To further explore the effects of ephrinB2 in BLA on fear conditioning enhancement we monitored whether ephrinB2 can increase fear conditioning-induced cell activation in BLA. To monitor the number of active cells in BLA we measured c-Fos-labeled cells in BLA. c-Fos level is correlated with neuronal activity32. We revealed that fear-conditioned mice injected with ephrinB2-Fc in BLA (n = 6) had a significantly increased number of c-Fos cells in the BLA 1.5 h after conditioning compared to fear-conditioned mice injected with Fc control (n = 6) (p = 0.026; Fig. 5F, G). EphrinB2 per se did not increase the number of c-Fos in BLA of mice subjected to the conditioning box only (n = 7) when compared to mice subjected to the conditioning box only and injected with Fc (n = 6) (t(11) = 0.561, p = 0.586; Fig. 5H). These results show that ephrinB2 led to an increased ability of fear conditioning to activate cells in the BLA and set the threshold for fear memory formation in BLA.
Discussion
EphrinB2 is a key protein in neurons that is involved in the development of the brain, synaptic plasticity, and neuronal functions such as regulation of AMPA and NMDA receptors in the synapse, neuronal morphology, and neurogenesis5–7. However, its role in memory formation is not known. In this study, we were, therefore, interested to examine whether ephrinB2 is involved in fear memory formation. Toward that end, we removed ephrinB2 from excitatory neurons in the basolateral amygdala (BLA), a brain region needed for fear memory formation. Deleting ephrinB2 in excitatory neurons in the BLA impaired auditory and contextual long-term fear conditioning memory. EphrinB2 is also expressed in astrocytes. We, therefore, deleted it from astrocytes and revealed that removing ephrinB2 impaired contextual and auditory long-term fear conditioning memory. We further found that deleting ephrinB2 from astrocytes reduced the level of the glutamate transporter EAAT1 in astrocytes in BLA and that this transporter is needed in BLA for fear long-term memory formation. We next examined whether ephrinB2 is needed in neural stem cells (NSCs) for the formation of long-term fear conditioning memory. We found that knocking out ephrinB2 from NSCs does not affect the ability of the mice to form long-term memory and the levels of immature and mature cells in the BLA. We further found that increasing ephrinB2 in BLA during fear conditioning training enhanced the formation of long-term fear memory and the ability of fear conditioning to activate cells in BLA therefore setting the threshold for fear memory formation in BLA.

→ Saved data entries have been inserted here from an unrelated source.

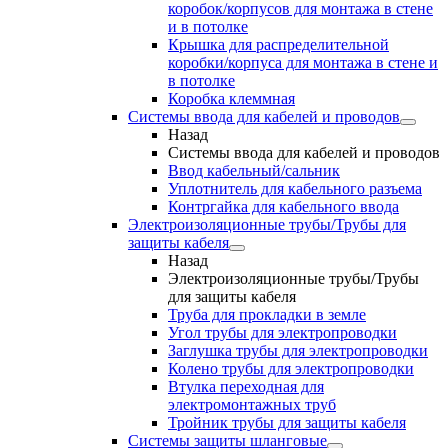
коробок/корпусов для монтажа в стене
и в потолке
Крышка для распределительной
коробки/корпуса для монтажа в стене и
в потолке
Коробка клеммная
Системы ввода для кабелей и проводов
Назад
Системы ввода для кабелей и проводов
Ввод кабельный/сальник
Уплотнитель для кабельного разъема
Контргайка для кабельного ввода
Электроизоляционные трубы/Трубы для
защиты кабеля
Назад
Электроизоляционные трубы/Трубы
для защиты кабеля
Труба для прокладки в земле
Угол трубы для электропроводки
Заглушка трубы для электропроводки
Колено трубы для электропроводки
Втулка переходная для
электромонтажных труб
Тройник трубы для защиты кабеля
Системы защиты шланговые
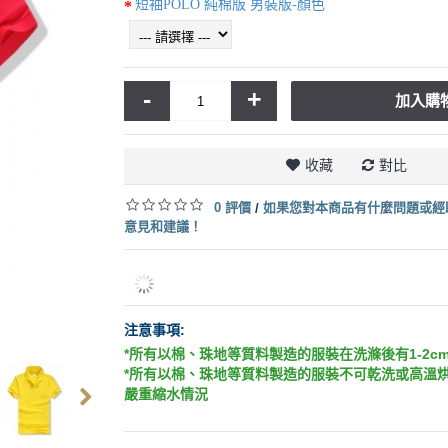
短袖POLO 純棉版 男裝版-顏色
-
+
加入購
收藏
對比
0 評價
如果您對本商品有什麼問題或經
/
意見和建議！
注意事項:
*所有以棉、珠地等質料製造的服裝在洗滌後有1-2c
*所有以棉、珠地等質料製造的服裝不可乾洗或高溫
嚴重縮水情況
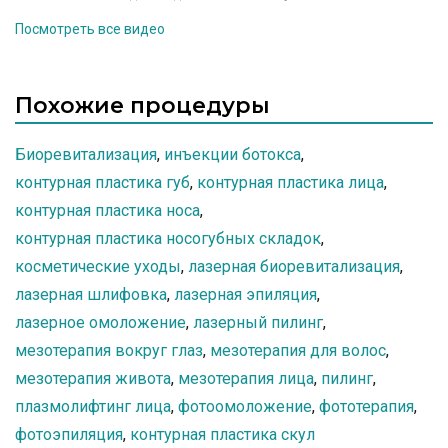
Лаборатория.
физическими факторами.
Посмотреть все видео
Похожие процедуры
Биоревитализация
,
инъекции ботокса
,
контурная пластика губ
,
контурная пластика лица
,
контурная пластика носа
,
контурная пластика носогубных складок
,
косметические уходы
,
лазерная биоревитализация
,
лазерная шлифовка
,
лазерная эпиляция
,
лазерное омоложение
,
лазерный пилинг
,
мезотерапия вокруг глаз
,
мезотерапия для волос
,
мезотерапия живота
,
мезотерапия лица
,
пилинг
,
плазмолифтинг лица
,
фотоомоложение
,
фототерапия
,
фотоэпиляция
,
контурная пластика скул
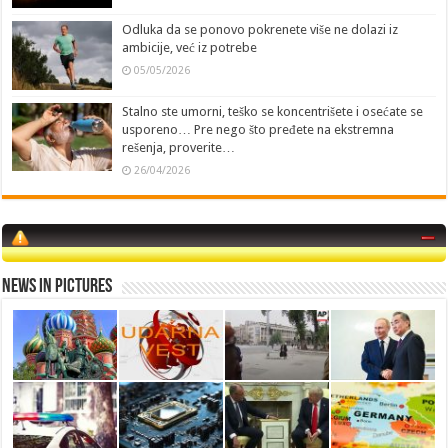
Odluka da se ponovo pokrenete više ne dolazi iz
ambicije, već iz potrebe
05/05/2026
Stalno ste umorni, teško se koncentrišete i osećate se
usporeno… Pre nego što pređete na ekstremna
rešenja, proverite…
26/04/2026
News in Pictures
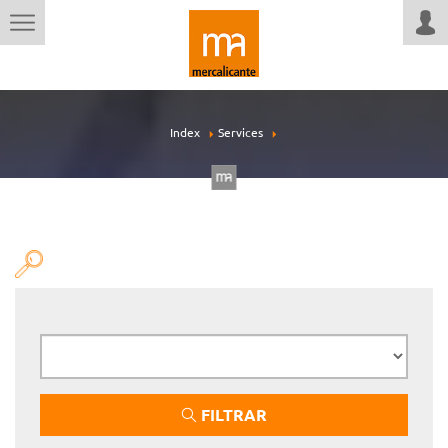
Index
Services
FILTRAR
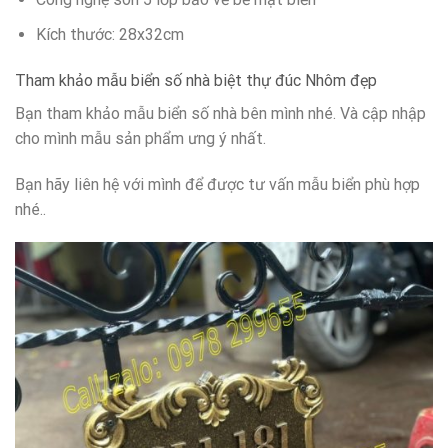
Kích thước: 28x32cm
Tham khảo mẫu biển số nhà biệt thự đúc Nhôm đẹp
Bạn tham khảo mẫu biển số nhà bên mình nhé. Và cập nhập
cho mình mẫu sản phẩm ưng ý nhất.
Bạn hãy liên hệ với mình để được tư vấn mẫu biển phù hợp
nhé..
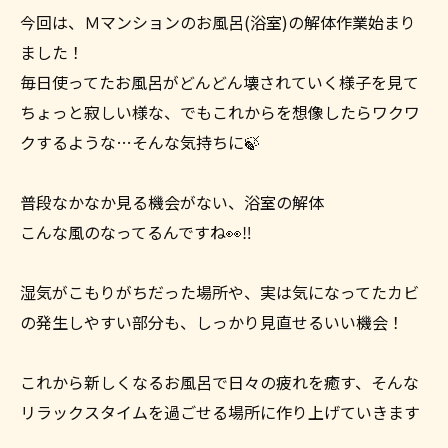
今回は、Ｍマンションのお風呂(浴室)の解体作業始まり
ました！
毎日使ってたお風呂がどんどん壊されていく様子を見て
ちょっと寂しい様な、でもこれからを想像したらワクワ
クするような…そんな気持ちに🍃
普段なかなか見る機会がない、浴室の解体
こんな風のなってるんですね👀‼
湿気がこもりがちだった場所や、実は気になってたカビ
の発生しやすい部分も、しっかり見直せるいい機会！
これから新しくなるお風呂で日々の疲れを癒す、そんな
リラックスタイムを過ごせる場所に作り上げていきます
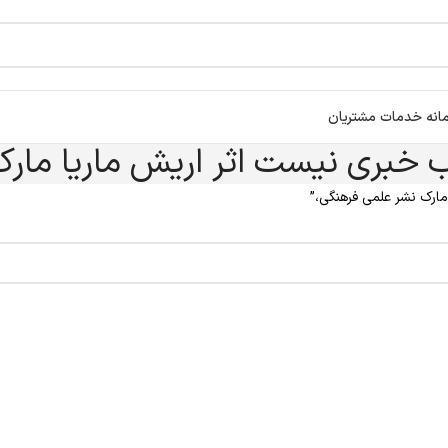
انه خدمات مشتریان
ب خبری نیست اثر اریش ماریا مار
ارک نشر علمی فرهنگی،”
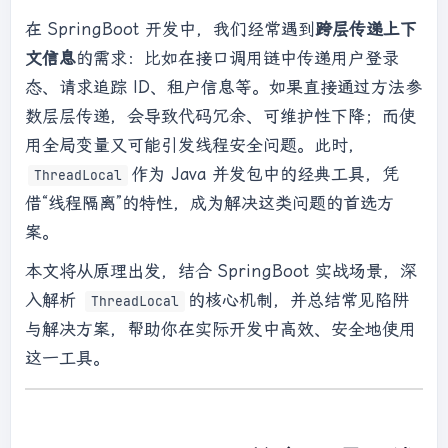
在 SpringBoot 开发中，我们经常遇到
跨层传递上下
文信息
的需求：比如在接口调用链中传递用户登录
态、请求追踪 ID、租户信息等。如果直接通过方法参
数层层传递，会导致代码冗余、可维护性下降；而使
用全局变量又可能引发线程安全问题。此时，
作为 Java 并发包中的经典工具，凭
ThreadLocal
借“线程隔离”的特性，成为解决这类问题的首选方
案。
本文将从原理出发，结合 SpringBoot 实战场景，深
入解析
的核心机制，并总结常见陷阱
ThreadLocal
与解决方案，帮助你在实际开发中高效、安全地使用
这一工具。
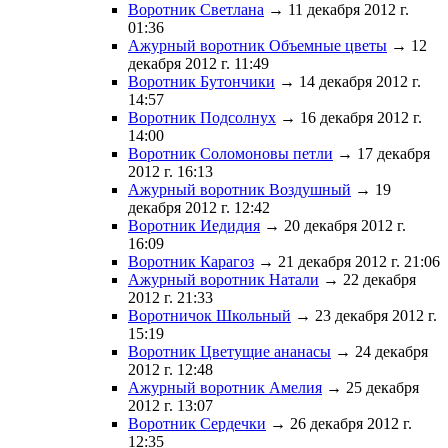
Воротник Светлана
→ 11 декабря 2012 г.
01:36
Ажурный воротник Объемные цветы
→ 12
декабря 2012 г. 11:49
Воротник Бутончики
→ 14 декабря 2012 г.
14:57
Воротник Подсолнух
→ 16 декабря 2012 г.
14:00
Воротник Соломоновы петли
→ 17 декабря
2012 г. 16:13
Ажурный воротник Воздушный
→ 19
декабря 2012 г. 12:42
Воротник Иедидия
→ 20 декабря 2012 г.
16:09
Воротник Карагоз
→ 21 декабря 2012 г. 21:06
Ажурный воротник Натали
→ 22 декабря
2012 г. 21:33
Воротничок Школьный
→ 23 декабря 2012 г.
15:19
Воротник Цветущие ананасы
→ 24 декабря
2012 г. 12:48
Ажурный воротник Амелия
→ 25 декабря
2012 г. 13:07
Воротник Сердечки
→ 26 декабря 2012 г.
12:35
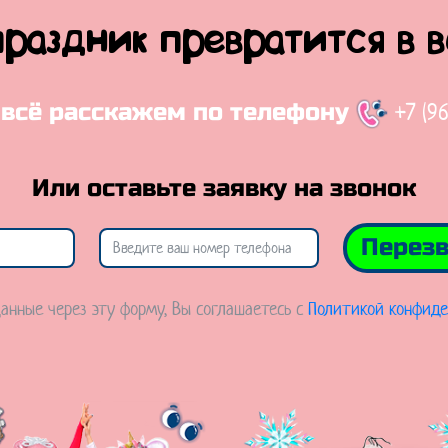
праздник превратится в 
+7 (9
 всё расскажем по телефону
Или оставьте заявку на звонок
Перезв
анные через эту форму, Вы соглашаетесь с
Политикой конфиде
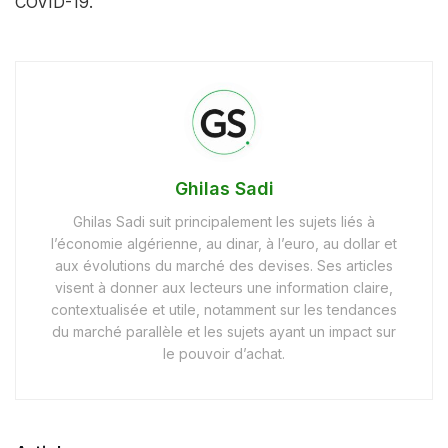
COVID-19.
Ghilas Sadi
Ghilas Sadi suit principalement les sujets liés à
l’économie algérienne, au dinar, à l’euro, au dollar et
aux évolutions du marché des devises. Ses articles
visent à donner aux lecteurs une information claire,
contextualisée et utile, notamment sur les tendances
du marché parallèle et les sujets ayant un impact sur
le pouvoir d’achat.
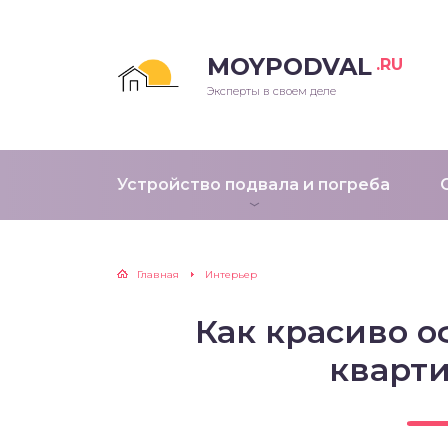
MOYPODVAL
.RU
Эксперты в своем деле
Устройство подвала и погреба
Главная
Интерьер
Как красиво 
кварт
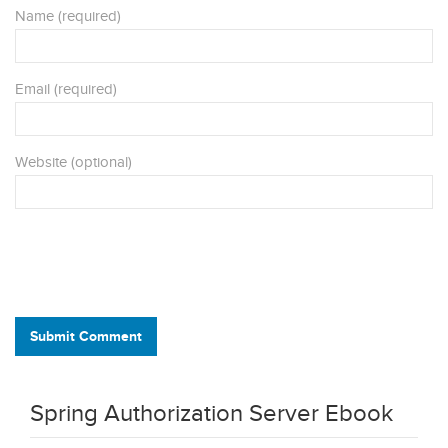
Name (required)
Email (required)
Website (optional)
Submit Comment
Spring Authorization Server Ebook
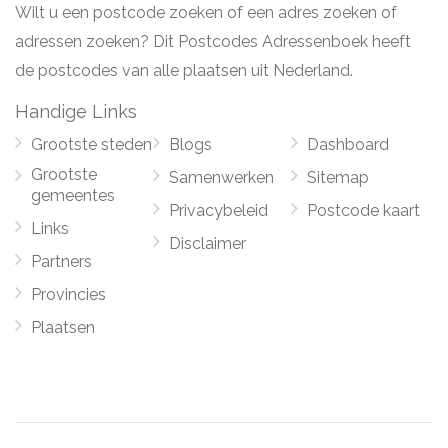
Wilt u een postcode zoeken of een adres zoeken of
adressen zoeken? Dit Postcodes Adressenboek heeft
de postcodes van alle plaatsen uit Nederland.
Handige Links
Grootste steden
Blogs
Dashboard
Grootste
Samenwerken
Sitemap
gemeentes
Privacybeleid
Postcode kaart
Links
Disclaimer
Partners
Provincies
Plaatsen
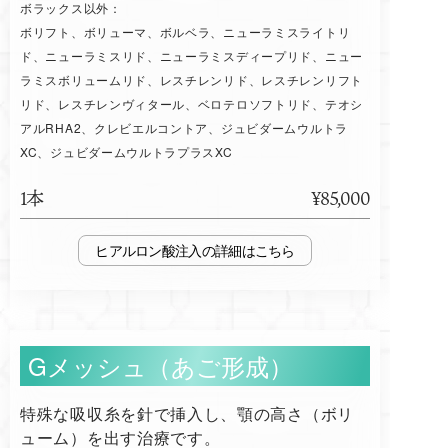
ボラックス以外：
ボリフト、ボリューマ、ボルベラ、ニューラミスライトリ
ド、ニューラミスリド、ニューラミスディープリド、ニュー
ラミスボリュームリド、レスチレンリド、レスチレンリフト
リド、レスチレンヴィタール、ベロテロソフトリド、テオシ
アルRHA2、クレビエルコントア、ジュビダームウルトラ
XC、ジュビダームウルトラプラスXC
1本
¥85,000
ヒアルロン酸注入
Gメッシュ（あご形成）
特殊な吸収糸を針で挿入し、顎の高さ（ボリ
ューム）を出す治療です。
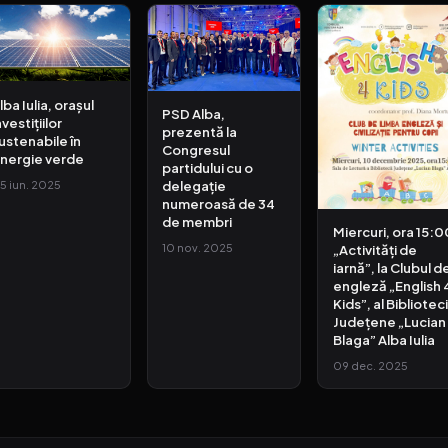
lba Iulia, orașul
PSD Alba,
nvestițiilor
prezentă la
ustenabile în
Congresul
nergie verde
partidului cu o
delegație
5 iun. 2025
numeroasă de 34
de membri
Miercuri, ora 15:0
„Activități de
10 nov. 2025
iarnă”, la Clubul d
engleză „English 
Kids”, al Biblioteci
Județene „Lucian
Blaga” Alba Iulia
09 dec. 2025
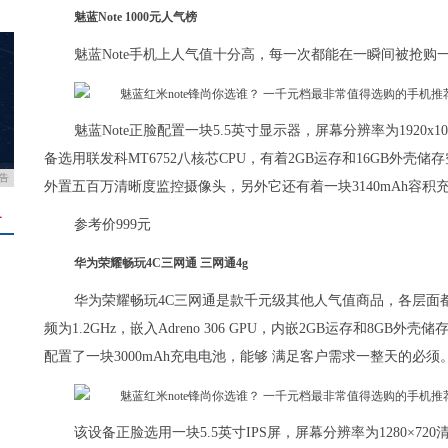
魅蓝Note 1000元人气榜
魅蓝Note手机上人气值十分高，每一次都能在一瞬间被抢
魅蓝Note正脸配置一块5.5英寸显示器，屏幕分辨率为1920
备选用联发科MT6752八核芯CPU，有着2GB运存和16GB外壳
告
外置五百万清晰度监控摄像头，另外它还有着一块3140mAh容积
＋
参考价999元
华为荣耀畅玩4C三网通 三网通4g
华为荣耀畅玩4C三网通是款千元级其他人气值商品，各层面都主
频为1.2GHz，嵌入Adreno 306 GPU，内嵌2GB运存和8
配置了一块3000mAh充电电池，能够 满足客户需求一整天的必须
该设备正脸选用一块5.5英寸IPS屏，屏幕分辨率为1280×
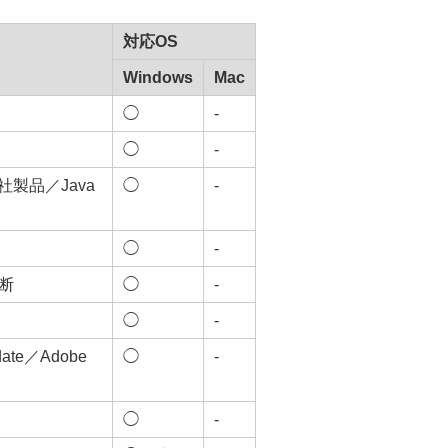
対応OS
Windows
Mac
◯
-
◯
-
製品／Java
◯
-
◯
-
断
◯
-
◯
-
te／Adobe
◯
-
◯
-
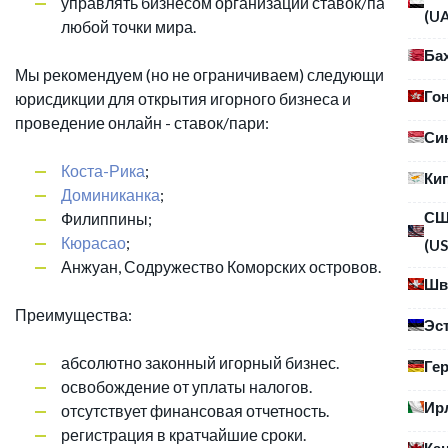
управлять бизнесом организации ставок/пари из
(U
любой точки мира.
Ба
Мы рекомендуем (но не ограничиваем) следующие
Го
юрисдикции для открытия игорного бизнеса и
проведение онлайн - ставок/пари:
Си
Коста-Рика
;
Ки
Доминиканка
;
С
Филиппины;
Кюрасао
;
(US
Анжуан, Содружество Коморских островов.
Шв
Преимущества:
Эс
абсолютно законный игорный бизнес.
Ге
освобождение от уплаты налогов.
Ир
отсутствует финансовая отчетность.
регистрация в кратчайшие сроки.
Ка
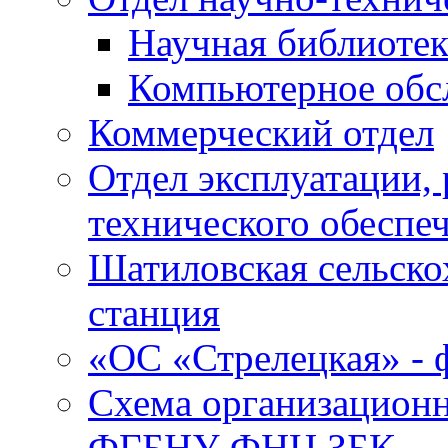
Научная библиотек
Компьютерное обсл
Коммерческий отдел
Отдел эксплуатации, 
технического обеспе
Шатиловская сельско
станция
«ОС «Стрелецкая» 
Схема организационн
ФГБНУ ФНЦ ЗБК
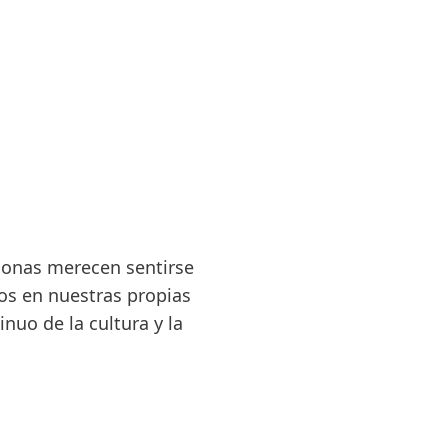
rsonas merecen sentirse
s en nuestras propias
nuo de la cultura y la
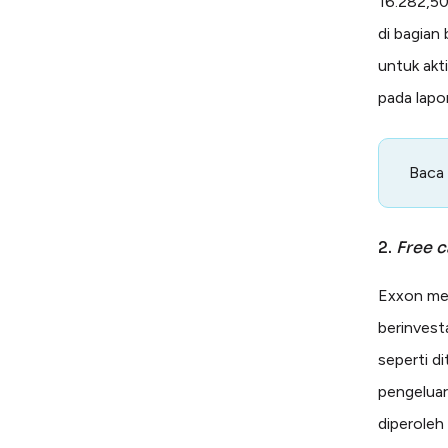
16.282,50
di bagian
untuk akt
pada lapo
Baca
2.
Free c
Exxon memi
berinvesta
seperti d
pengeluar
diperoleh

We show that knocking out ephrinB2 from excitatory cells impairs long-term, but not short-term, memory. EphrinB2 may affect several key processes in excitatory neurons that can affect memory formation. First, it affects glutamate receptors. For example, it was shown that ephrinB2 enhances AMPA receptors constitutive internalization and reduces synaptic transmission6. If such an effect on AMPA receptors occurs in our experimental setup in the BLA it does not cross the threshold needed for the mice to sense the CS and US properly and to associate between them as it does not affect short-term memory. AMPA receptors are needed for the formation of both short-term and long-term memories33. Another possibility for ephrinB2 effects is on dendritic spines morphology. Reverse signaling of ephrinBs is required for correct spine morphogenesise.g.7.It was shown that ephrinB2-mediated activation of the EphB receptors accelerates dendritic spine development34. In another study it was shown that in VEGFR2-ephrinB2 compound mice (Nes-cre Kdrlox/+ Efnb2lox/+) dendritic branching and spine head size are reduced35. In addition, VEGF stimulation of hippocampal neurons led to a strong increase in the number of spines an effect that was abolished in neurons where the ephrinB2 was knocked out. Astrocytic ephrinB1 negatively influences new spine formation in the hippocampus during learning and memory36,37. Fear conditioning induces spine morphogenesis38,39 and impairing long-term fear memory formation reverses dendritic spines changes40. Thus, it could be that ephrinB2 in excitatory neurons is needed for the alteration in morphology or formation of spines in BLA.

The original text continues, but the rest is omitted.